* What you have to do:
Every line below that includes the word "nicht" needs to be copied.

(Collected data)
= = =

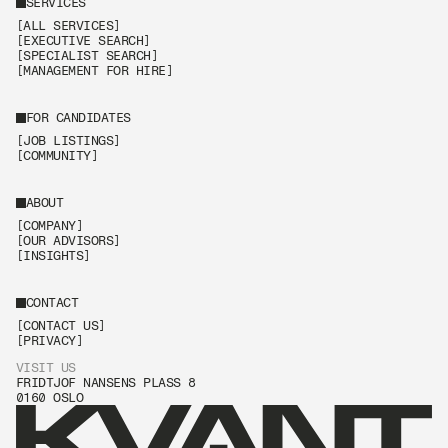
SERVICES
[ALL SERVICES]
[EXECUTIVE SEARCH]
[SPECIALIST SEARCH]
[MANAGEMENT FOR HIRE]
FOR CANDIDATES
[JOB LISTINGS]
[COMMUNITY]
ABOUT
[COMPANY]
[OUR ADVISORS]
[INSIGHTS]
CONTACT
[CONTACT US]
[PRIVACY]
VISIT US
FRIDTJOF NANSENS PLASS 8
0160 OSLO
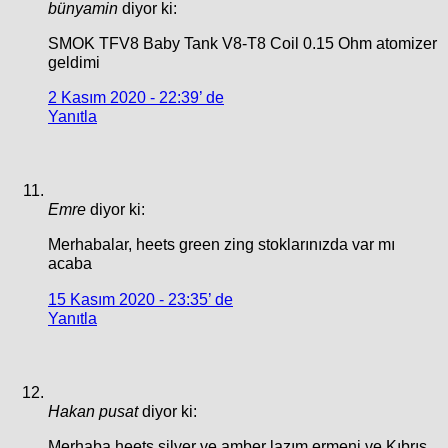
bünyamin
diyor ki:
SMOK TFV8 Baby Tank V8-T8 Coil 0.15 Ohm atomizer
geldimi
2 Kasım 2020 - 22:39’ de
Yanıtla
Emre
diyor ki:
Merhabalar, heets green zing stoklarınızda var mı
acaba
15 Kasım 2020 - 23:35’ de
Yanıtla
Hakan pusat
diyor ki:
Merhaba heets silver ve amber lazım ermeni ve Kıbrıs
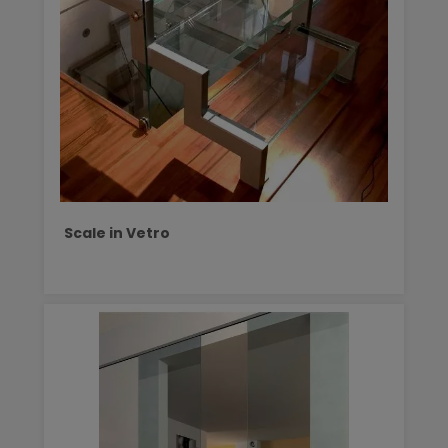
Scale in Vetro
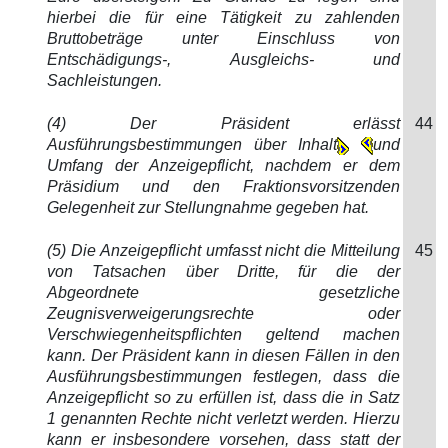
hierbei die für eine Tätigkeit zu zahlenden
Bruttobeträge unter Einschluss von
Entschädigungs-, Ausgleichs- und
Sachleistungen.
(4) Der Präsident erlässt
44
Ausführungsbestimmungen über Inhalt
und
Umfang der Anzeigepflicht, nachdem er dem
Präsidium und den Fraktionsvorsitzenden
Gelegenheit zur Stellungnahme gegeben hat.
(5) Die Anzeigepflicht umfasst nicht die Mitteilung
45
von Tatsachen über Dritte, für die der
Abgeordnete gesetzliche
Zeugnisverweigerungsrechte oder
Verschwiegenheitspflichten geltend machen
kann. Der Präsident kann in diesen Fällen in den
Ausführungsbestimmungen festlegen, dass die
Anzeigepflicht so zu erfüllen ist, dass die in Satz
1 genannten Rechte nicht verletzt werden. Hierzu
kann er insbesondere vorsehen, dass statt der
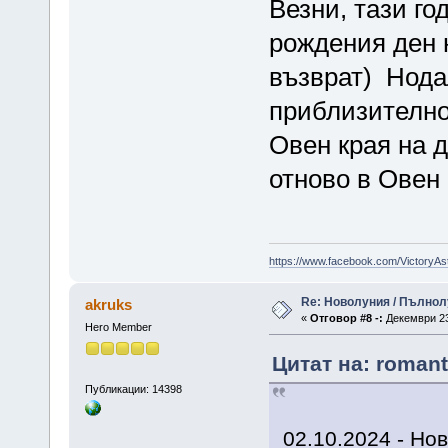
Везни, тази го
рождения ден н
възврат) Нодал
приблизително
Овен края на д
отново в Овен
https://www.facebook.com/VictoryAs
Re: Новолуния / Пълнол
akruks
«
Отговор #8 -:
Декември 23,
Hero Member
Цитат на: romant
Публикации: 14398
02.10.2024 - Нов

= = =

* Expected output:
(5) Die Anzeigepflicht umfasst nicht die Mitteilung
1 genannten Rechte nicht verletzt werden. Hierzu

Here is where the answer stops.